When conditions are stressful, our frame of reference narrows to today, tomorrow and what’s going to happen, Klontz said.

It may be tempting to come up with a story for why taking action now makes sense, Klontz said.

“Never trust your instincts when it comes to investing,” said Klontz, particularly when you’re excited or scared.

Why investors should hold despite market sell-off

Meanwhile, many investors are likely in a fight or flight response mode now, said Danielle Labotka, behavioral scientist at Morningstar.

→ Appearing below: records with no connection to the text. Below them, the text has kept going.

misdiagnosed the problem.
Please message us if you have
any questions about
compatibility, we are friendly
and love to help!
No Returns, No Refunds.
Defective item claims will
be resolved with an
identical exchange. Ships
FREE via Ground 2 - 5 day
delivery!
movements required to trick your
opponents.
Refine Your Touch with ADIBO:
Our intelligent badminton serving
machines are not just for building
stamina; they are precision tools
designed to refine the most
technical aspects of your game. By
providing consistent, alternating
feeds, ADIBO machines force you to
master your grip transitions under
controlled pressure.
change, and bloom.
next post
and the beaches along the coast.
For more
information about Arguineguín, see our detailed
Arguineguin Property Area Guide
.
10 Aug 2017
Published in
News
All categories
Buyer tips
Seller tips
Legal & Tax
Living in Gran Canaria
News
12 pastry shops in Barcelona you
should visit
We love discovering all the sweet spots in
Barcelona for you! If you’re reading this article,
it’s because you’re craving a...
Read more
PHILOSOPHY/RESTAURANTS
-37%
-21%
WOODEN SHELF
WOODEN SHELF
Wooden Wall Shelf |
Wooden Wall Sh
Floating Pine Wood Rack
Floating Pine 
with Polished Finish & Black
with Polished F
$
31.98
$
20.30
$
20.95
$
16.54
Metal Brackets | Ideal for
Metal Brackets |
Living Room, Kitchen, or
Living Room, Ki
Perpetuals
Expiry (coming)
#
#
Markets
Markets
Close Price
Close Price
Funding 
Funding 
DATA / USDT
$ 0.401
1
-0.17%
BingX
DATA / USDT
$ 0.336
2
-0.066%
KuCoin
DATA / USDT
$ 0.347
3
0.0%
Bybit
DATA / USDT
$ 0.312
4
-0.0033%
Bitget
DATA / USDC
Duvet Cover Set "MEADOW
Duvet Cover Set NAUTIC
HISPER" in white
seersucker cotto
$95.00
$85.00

“The problem with that, in acting right away, is that we’re going to be relying on what we call fast thinking,” Labotka said.

Instead, investors would be wise to slow down, she said.

Just as grief requires moving through emotional stages in order to eventually feel good, it’s impossible to jump to a good investing decision, Labotka said.

Good investment decisions take time, she said.

What should be guiding your decisions now

Many investors have experienced market drops before, whether it be during the Covid pandemic, the financial crisis of 2008 or the dot-com bust.

Even though we’ve experienced volatility before, it feels different every time, Labotka said.

That can make it difficult to heed to the advice to stay the course, she said.

Investors would be wise to ask themselves whether their reasons for investing and the goals they’re trying to achieve have changed, experts say.

“Even though the markets have changed, why you’re invested, your values and your goals probably haven’t,” Labotka said. “These are the things that should be guiding your investments.”

While there is the notion that life well-being is based on financial well-being, it helps to take a broader view, Statman said.

At any moment, no one has everything perfect when it comes to their finances, family and health. In life, as in an investment portfolio, all stocks don’t necessarily go up, and it’s helpful to learn to live with the good and the bad, he said.

“Things are never perfect for anyone,” Statman said.